Dragonflies are not only harmless to humans, but they consume lots of potentially disease-carrying mosquitoes and are a wonder to observe as they dart and dive in search of prey or a mate. With little economic importance, however, they remain understudied and sometimes misunderstood.

If their flying needle form looks intimidating, consider what it would be like to meet their Permian relatives that lived some 300 million years ago. Meganeuropsis permiana, found in the Kansas Elmo Formation, stretched 28 inches from wingtip to wingtip. Some of our own small mammalian ancestors would have done well to stay out of their way.

Dragonflies are professional predators as both larvae and adults. Adults possess wrap-around eyes with some 280 degrees of acute vision. Their spiny legs hang down like grappling hooks and surround their prey in a basket-like cage. Independently movable wings give them a maneuverability that's the envy of helicopter pilots.

But their larvae (nymphs) are the really awesome killers. They hatch from eggs deposited by females in ponds, lakes, streams or any body of available water. In fact, females will sometimes dive bomb the shiny hoods of cars, mistaking them for puddles. Larvae look like six-legged tanks armed with hook-like teeth that spring forward on a hinged extension of their mouth parts and impale mosquito larvae, tadpoles, small fish and whatever else blunders by. Once hooked, the prey gets hauled back to the dragonfly nymph's real chewing apparatus, the mandibles, where they are cut to munchable-sized shreds.
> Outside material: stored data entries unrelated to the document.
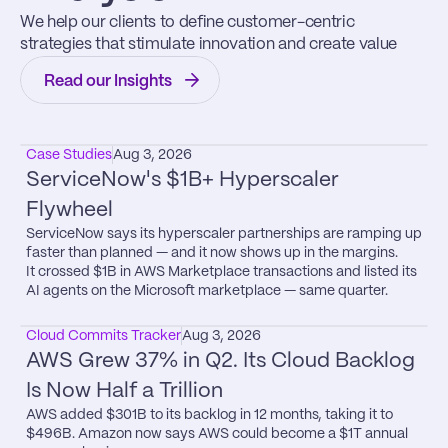
We help our clients to define customer-centric 
strategies that stimulate innovation and create value
Read our Insights
Case Studies
Aug 3, 2026
ServiceNow's $1B+ Hyperscaler 
Flywheel
ServiceNow says its hyperscaler partnerships are ramping up 
faster than planned — and it now shows up in the margins.

It crossed $1B in AWS Marketplace transactions and listed its 
AI agents on the Microsoft marketplace — same quarter.
Cloud Commits Tracker
Aug 3, 2026
AWS Grew 37% in Q2. Its Cloud Backlog 
Is Now Half a Trillion
AWS added $301B to its backlog in 12 months, taking it to 
$496B. Amazon now says AWS could become a $1T annual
Dragonflies spend 98 percent of their lives as nymphs. The colorful adults are merely sexual-phase show-offs, but watching them is fun. Males stake out territories near ponds or other bodies of water. A male uses the tip of his abdomen to transfer a sperm packet from his ninth abdominal segment to his second so the claspers on his 10th segment will be free to grab a passing female by the neck. Once so commandeered, the female loops her abdomen around to snag the sperm packet with her sexual organs. These dragonfly ring gymnastics can occur either while perched on a plant stem or in flight. The male may stay attached until the female lays her eggs or just hang around to make sure another male can't claim paternity.

In the mid 1990s, Texas researchers Forrest Mitchell and James Lasswell needed a good way to record and identify dragonflies for a water-quality project. They developed a technique using a portable scanner that produced beautiful results by scanning live specimens that could then be returned to the wild. They outline their techniques and show off their photography in "A Dazzle of Dragonflies" (Texas A&M University Press, 2005). Their web site (www.dragonflies.org) provides much additional information and resources and allows dragonfly aficionados to exchange information.

Mitchell and Lasswell encourage people to attract dragonflies to their yards by creative garden planning that includes elements of standing or flowing water - water being essential to dragonfly reproduction. Even a 150-gallon water garden will attract a variety of dragonflies and damselflies. Females will lay eggs that hatch into nymphs, which you can also observe or raise in small containers to directly see which nymphs produce which dragonfly adults. Adults like to perch on nearby plants and some nymphs require soil at the bottom of the water container in which to burrow.

A Colorado State University entomologist, Boris Kondratieff, also maintains a USGS web site on dragonflies and damselflies of the United States at www.npwrc.usgs.gov/resource/distr/insects/dfly/dflyusa.htm. Click on Colorado to find lists of species and some photos of species found in each of Colorado's counties.

Naturalists don't need fantasy video games while the local dragons of summer are flying outside. These insects provide hours of pleasurable observation and a solid appreciation of classic insect design.